In Cassandra, the keyspace is the container for your application data, similar to a database or schema in a relational database. Inside the keyspace are one or more column family objects, which are analogous to tables. Column families contain columns, and a set of related columns is identified by an application-supplied row key. Each row in a column family is not required to have the same set of columns. Cassandra does not enforce relationships between column families the way that relational databases do between tables: there are no formal foreign keys in cassandra, and joining column families at query time is not supported. Each column family has a self-contained set of columns that are intended to be accessed together to satisfy specific queries from your application.
For example, using the blog application example, you might have a column family for user data and blog entries similar to the relational model. Other column families (or secondary indexes) could then be added to support the queries your application needs to perform. For example, to answer the queries "what users subscribe to my blog" or "show me all of the blog entries about fashion" or "show me the most recent entries for the blogs I subscribe to", you would need to design additional column families (or add secondary indexes) to support those queries. Keep in mind that some denormalization of data is usually required.
Cassandra can satisfy many data-driven application use cases through a carefully thought-out architecture designed to manage all forms of modern data, scale to meet the requirements of “big data” management, offer linear performance scale-out capabilities, and deliver the type of high availability that most every online, 24x7 application needs. At its foundation, Cassandra is a peer-to-peer distributed data management system where every node is essentially the same with respect to how it functions in the cluster.
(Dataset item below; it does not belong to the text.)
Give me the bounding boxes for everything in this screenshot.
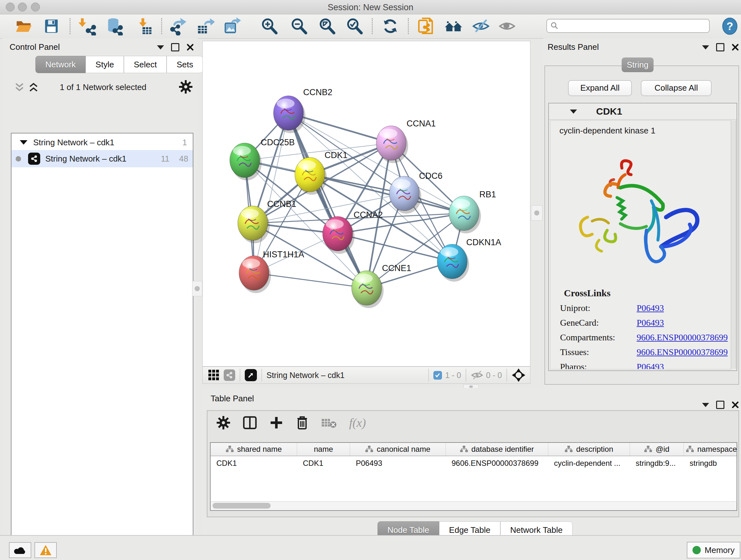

In Cassandra, there is no concept of a “master node” or anything similar, with the benefit being derived that no single point of failure exists for any key process or function.
The scale-out aspect of Cassandra allows node additions to occur with no disruption to application uptime. Capacity to handle increasing I/O traffic or incoming data volumes is added easily and requires no special ETL processes or other data movement work to be performed manually. Instead, Cassandra automatically partitions data across nodes once one or more nodes have been added to a cluster and “seeds” the new nodes from existing machines in the cluster. Data redundancy to protect against hardware failure and other data loss scenarios is also built into and managed transparently by Cassandra. Further, this capability can be configured to be quite sophisticated so data can be distributed across multiple, geographically dispersed data centers, between different physical racks in a data center, and between public cloud providers and on-premise managed data centers.